More than 400 volunteers from across Russia on Sunday cleaned up the world famous lake.
Welcome to Baikal? Volunteers starting to work. Picture: 360 minutes for Baikal Facebook page
The '360 minutes for Baikal' was organised by EN+, the largest private investor in Eastern Siberia.
There were four times as many volunteers as for a similar clean-up campaign held at the lake last year.
The team focused on key picturesque tourist locations, notably around Olkhon Island, Barkhani and Buguldeika bays, the Maloye Sea shore and parts of the Baikal Nature Reserve.

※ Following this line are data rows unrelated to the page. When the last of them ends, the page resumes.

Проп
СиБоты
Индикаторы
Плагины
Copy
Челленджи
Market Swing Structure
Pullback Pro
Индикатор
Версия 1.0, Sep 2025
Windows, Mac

'Look what we had to deal with' - pictures from 2011 event. Pictures: 360 minutes for Baikal facebook page
Last year's haul of garbage left by visitors amounted to 50 cubic metres - the equivalent of 500 huge black rubbish bags, which filled four trucks and one boat. The total from this year's campaign will be known soon, but is believed to have easily exceeded last year's, a heap of rubbish easily visible from space satellites.

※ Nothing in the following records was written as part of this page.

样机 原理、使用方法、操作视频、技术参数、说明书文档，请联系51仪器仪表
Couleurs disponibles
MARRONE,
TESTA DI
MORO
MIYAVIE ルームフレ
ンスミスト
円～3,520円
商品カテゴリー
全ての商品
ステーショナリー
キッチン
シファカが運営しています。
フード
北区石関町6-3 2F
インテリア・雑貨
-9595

The volunteers left makeshift litter bins as a hint to tourists not to cast aside their rubbish close to the pristine waters of Baikal.
Lake Baikal. Picture: Vera Salnitskaya
Ecologists are deeply concerned over the lake's future as more tourists visit without sufficient infrastructure to protect the environment.
Lake Baikal is located in the southern part of East Siberia between the Irkutsk Region and the Republic of Buryatia.
The planet's deepest lake, it is also the largest natural reservoir of freshwater. The lake itself and the area around it have unique flora and fauna.